**Your objective**. Give back each entry word for word, but drop the images.

**Record extracts**.
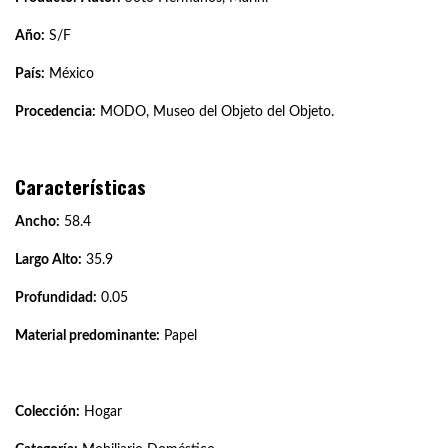
Año:
S/F
País:
México
Procedencia:
MODO, Museo del Objeto del Objeto.
Características
Ancho:
58.4
Largo Alto:
35.9
Profundidad:
0.05
Material predominante:
Papel
Colección:
Hogar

**Response area**.
Año:
S/F
País:
México
Procedencia:
MODO, Museo del Objeto del Objeto.
Características
Ancho:
58.4
Largo Alto:
35.9
Profundidad:
0.05
Material predominante:
Papel
Colección:
Hogar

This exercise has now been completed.